Stendal l Die erste Entscheidung müssen am Sonnabend die Besucher des Weihnachtsbaumschlagens an einer Gabelung treffen. Links geht es zu den Fichten, rechts zu den Kiefern. Renate Haberland und Kirsten Klaus sind rechts abgebogen. Vor allem die Kindheitserinnerungen haben sie zu den Kiefern gelockt. „Man läuft durch die Reihen, bis man den perfekten Baum gefunden hat“, beschreibt Kirsten Klaus die Vorgehensweise. Sie wird den Baum mit Kugeln schmücken, Lametta nur ganz wenig einsetzen. „Das ist nicht mehr wie früher“, gibt sie dem bekannten Loriot-Sketch recht.

Verkauf seit rund 20 Jahren

„Das ist das Schöne an der Aktion, man kommt schnell ins Gespräch und die Leute erzählen von ihrem Weihnachten“, sagt Burkhard Zimmermann. Er arbeitet im Amt für technische Dienste und ist zusammen mit Revierförster Ingo Matthias im Einsatz. Die beiden machen das seit rund 20 Jahren. „Die meisten kennt man schon“, bemerkt Zimmermann.

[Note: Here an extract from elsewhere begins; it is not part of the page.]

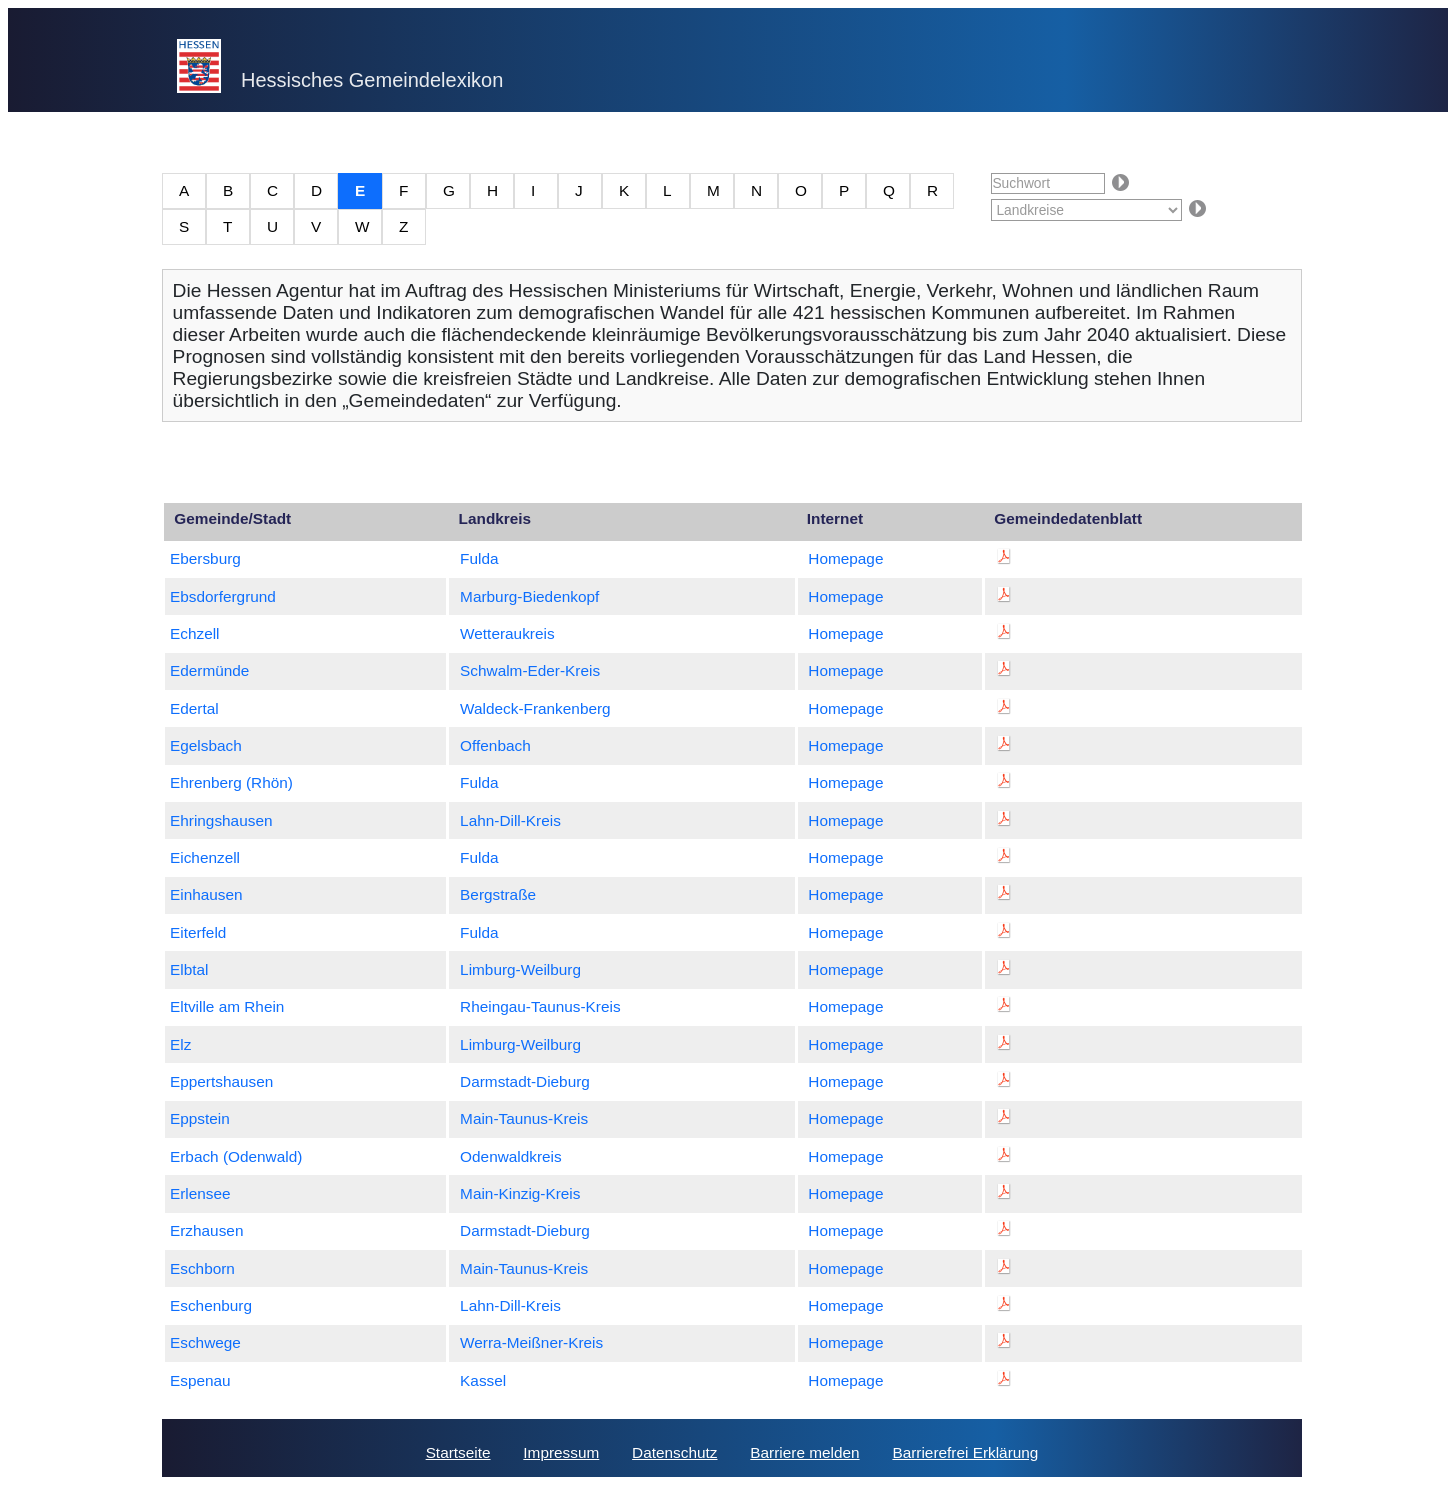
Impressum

Seit vielen Jahren holt sich auch Barbara Buchhorn ihren Weihnachtsbaum aus dem Stadtforst, immer eine Kiefer. „Die hält einfach am längsten“, verrät sie. Geschmückt wird sie ganz in Silber. Lust auf Weihnachten macht auch ihr Festtagsbraten: Kaninchen mit Rot- und Grünkohl und Klößen. „Ja, Grünkohl muss sein“, findet Zimmermann und lächelt.

Bilder

Da rollt Familie Müller an. Mutter Anke, die beiden Geschwister Anna-Lena und Anton sowie Oma Ingrid sind in diesem Jahr zum zweiten Mal im Stadtforst. Wieder möchten sie eine Kiefer mit nach Hause nehmen. „Die muss gar nicht so groß sein, wir haben nicht so viel Platz“, gibt Anke Müller vor. Im vergangenen Jahr hatte Anton noch Angst sich zu verlaufen, in diesem Jahr gibt der Sechsjährige bewaffnet mit einer Säge die Marschrichtung vor. „Die?“ „Zu groß.“ „Die?“ „Die ist nun wirklich etwas zu klein.“

Nach einigem Suchen ist der richtige Baum gefunden und Anton macht sich ans Werk. Da dürfen auch weder die große Schwester noch die Mutter helfen. Nebenbei erzählt er, dass er in der Schule schon gelernt hat, dass man Stendal gar nicht mit „sch“ schreibt, obwohl es so gesprochen wird.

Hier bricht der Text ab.